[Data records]
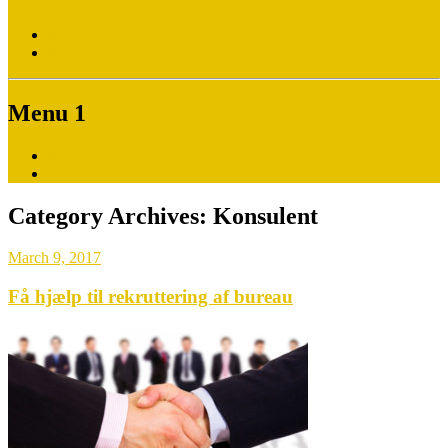
Home
Return to Content
Menu 1
Home
Vi er vindere !
Category Archives:
Konsulent
March 9, 2017
Få hjælp til rekruttering af bureau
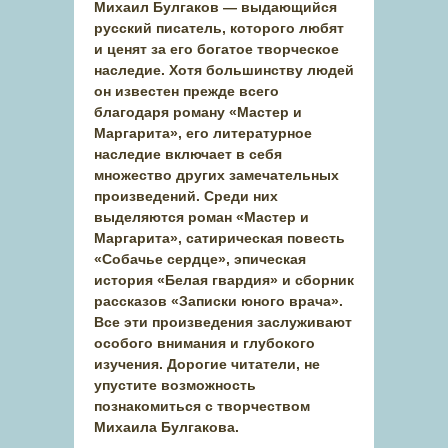
Михаил Булгаков — выдающийся
русский писатель, которого любят
и ценят за его богатое творческое
наследие. Хотя большинству людей
он известен прежде всего
благодаря роману «Мастер и
Маргарита», его литературное
наследие включает в себя
множество других замечательных
произведений. Среди них
выделяются роман «Мастер и
Маргарита», сатирическая повесть
«Собачье сердце», эпическая
история «Белая гвардия» и сборник
рассказов «Записки юного врача».
Все эти произведения заслуживают
особого внимания и глубокого
изучения. Дорогие читатели, не
упустите возможность
познакомиться с творчеством
Михаила Булгакова.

What is expected:
The entries are to be restated word for word, and no picture should appear in the copy.

Solution to the problem:
Home
Return to Content
Menu 1
Home
Vi er vindere !
Category Archives:
Konsulent
March 9, 2017
Få hjælp til rekruttering af bureau
Михаил Булгаков — выдающийся
русский писатель, которого любят
и ценят за его богатое творческое
наследие. Хотя большинству людей
он известен прежде всего
благодаря роману «Мастер и
Маргарита», его литературное
наследие включает в себя
множество других замечательных
произведений. Среди них
выделяются роман «Мастер и
Маргарита», сатирическая повесть
«Собачье сердце», эпическая
история «Белая гвардия» и сборник
рассказов «Записки юного врача».
Все эти произведения заслуживают
особого внимания и глубокого
изучения. Дорогие читатели, не
упустите возможность
познакомиться с творчеством
Михаила Булгакова.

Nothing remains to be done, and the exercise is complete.